Often dismissed as Vatniks — a derogatory term for separatists and Russian sympathisers in Ukraine’s Russian-speaking east — loyalties here are often divided.
Andrei, a student from Kharkiv who stayed in the city throughout the war, said while most people stayed loyal to Ukraine some still believe Kharkiv is Russia.
“The Russians thought they would just roll into Kharkiv and we would welcome them. They got a surprise! There are still some old people who think about the Soviet Union. Those people are so stupid, I can’t stand them,” he said.
In the more pro-Russian villages close to the border — where paintings of Lenin still hold pride of place — the situation is more complex.

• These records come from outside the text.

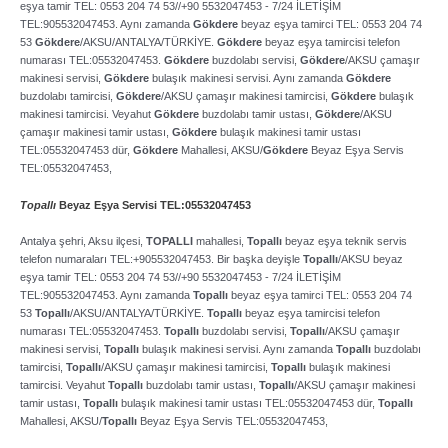
eşya tamir TEL: 0553 204 74 53//+90 5532047453 ­- 7/24 İLETİŞİM
TEL:905532047453. Aynı zamanda
Gökdere
beyaz eşya tamirci TEL: 0553 204 74
53
Gökdere
/AKSU/ANTALYA/TÜRKİYE.
Gökdere
beyaz eşya tamircisi telefon
numarası TEL:05532047453.
Gökdere
buzdolabı servisi,
Gökdere
/AKSU çamaşır
makinesi servisi,
Gökdere
bulaşık makinesi servisi. Aynı zamanda
Gökdere
buzdolabı tamircisi,
Gökdere
/AKSU çamaşır makinesi tamircisi,
Gökdere
bulaşık
makinesi tamircisi. Veyahut
Gökdere
buzdolabı tamir ustası,
Gökdere
/AKSU
çamaşır makinesi tamir ustası,
Gökdere
bulaşık makinesi tamir ustası
TEL:05532047453 dür,
Gökdere
Mahallesi, AKSU/
Gökdere
Beyaz Eşya Servis
TEL:05532047453,
Topallı
Beyaz Eşya Servisi TEL:05532047453
Antalya şehri, Aksu ilçesi,
TOPALLI
mahallesi,
Topallı
beyaz eşya teknik servis
telefon numaraları TEL:+905532047453. Bir başka deyişle
Topallı
/AKSU beyaz
eşya tamir TEL: 0553 204 74 53//+90 5532047453 ­- 7/24 İLETİŞİM
TEL:905532047453. Aynı zamanda
Topallı
beyaz eşya tamirci TEL: 0553 204 74
53
Topallı
/AKSU/ANTALYA/TÜRKİYE.
Topallı
beyaz eşya tamircisi telefon
numarası TEL:05532047453.
Topallı
buzdolabı servisi,
Topallı
/AKSU çamaşır
makinesi servisi,
Topallı
bulaşık makinesi servisi. Aynı zamanda
Topallı
buzdolabı
tamircisi,
Topallı
/AKSU çamaşır makinesi tamircisi,
Topallı
bulaşık makinesi
tamircisi. Veyahut
Topallı
buzdolabı tamir ustası,
Topallı
/AKSU çamaşır makinesi
tamir ustası,
Topallı
bulaşık makinesi tamir ustası TEL:05532047453 dür,
Topallı
Mahallesi, AKSU/
Topallı
Beyaz Eşya Servis TEL:05532047453,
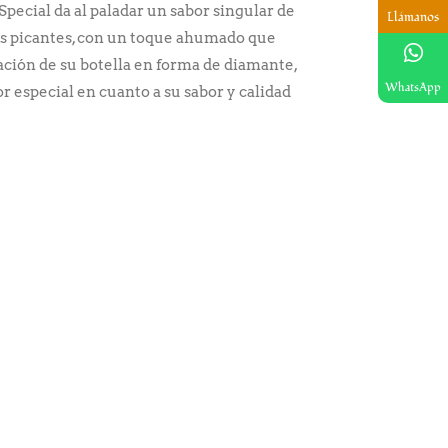
ecial da al paladar un sabor singular de
Llámanos
res picantes, con un toque ahumado que
ción de su botella en forma de diamante,
WhatsApp
or especial en cuanto a su sabor y calidad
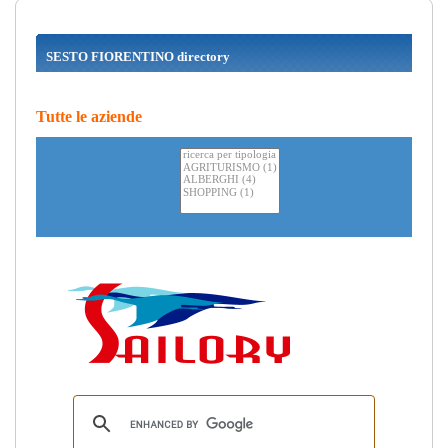
SESTO FIORENTINO directory
Tutte le aziende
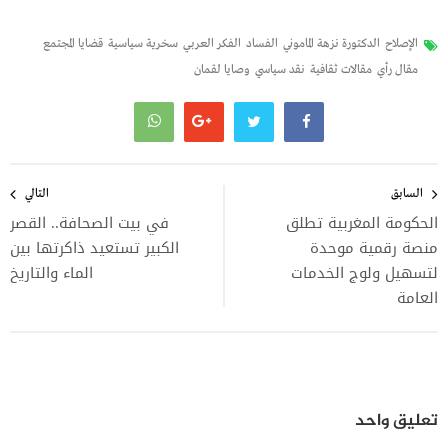
الإصلاح
الدكتورة نزهة الماموني
الفساد
الفكر العربي
سخرية سياسية
قضايا المجتمع
مقال رأي
مقالات ثقافية
نقد سياسي
وصايا لقمان
تصفّح
المقالات
السابق
التالي
الحكومة المغربية تطلق
في بيت الصحافة.. القصر
منصة رقمية موحدة
الكبير تستعيد ذاكرتها بين
لتسهيل ولوج الخدمات
الماء والتاريخ
العامة
تعليق واحد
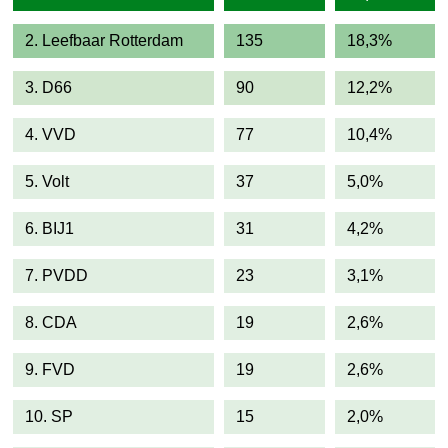
2. Leefbaar Rotterdam
135
18,3%
3. D66
90
12,2%
4. VVD
77
10,4%
5. Volt
37
5,0%
6. BIJ1
31
4,2%
7. PVDD
23
3,1%
8. CDA
19
2,6%
9. FVD
19
2,6%
10. SP
15
2,0%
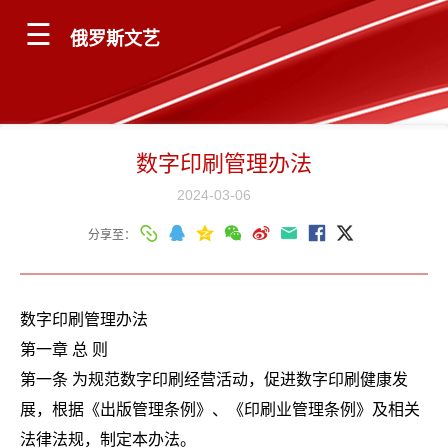
俄罗斯文艺
数字印刷管理办法
2024-03-06
分享至：
数字印刷管理办法
第一章 总 则
第一条 为规范数字印刷经营活动，促进数字印刷健康发
展，根据《出版管理条例》、《印刷业管理条例》及相关
法律法规，制定本办法。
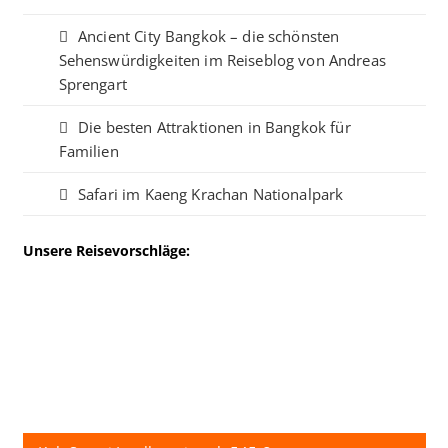
Ancient City Bangkok – die schönsten
Sehenswürdigkeiten im Reiseblog von Andreas
Sprengart
Die besten Attraktionen in Bangkok für
Familien
Safari im Kaeng Krachan Nationalpark
Unsere Reisevorschläge:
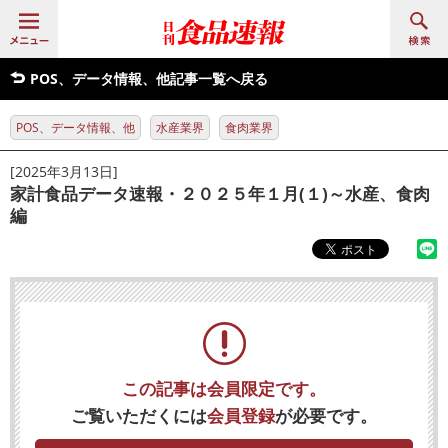
POS、データ情報、他記事一覧へ戻る
POS、データ情報、他
水産業界
食肉業界
[2025年3月13日]
家計食品データ速報・２０２５年１月(１)～水産、食肉
編
この記事は会員限定です。
ご覧いただくには
会員登録
が必要です。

Russia broke many promises, civilians in Kupianyask who were promised salaries were often left unpaid, locals who went to Russia from Kharkiv Oblast were promised lives and salaries that never materialised. Despite this, some remain loyal to Moscow.
“Initially people I know that went there [Russia] complained but now they are so certain of their propaganda and the need to be right [that] they lie,” Andrei said.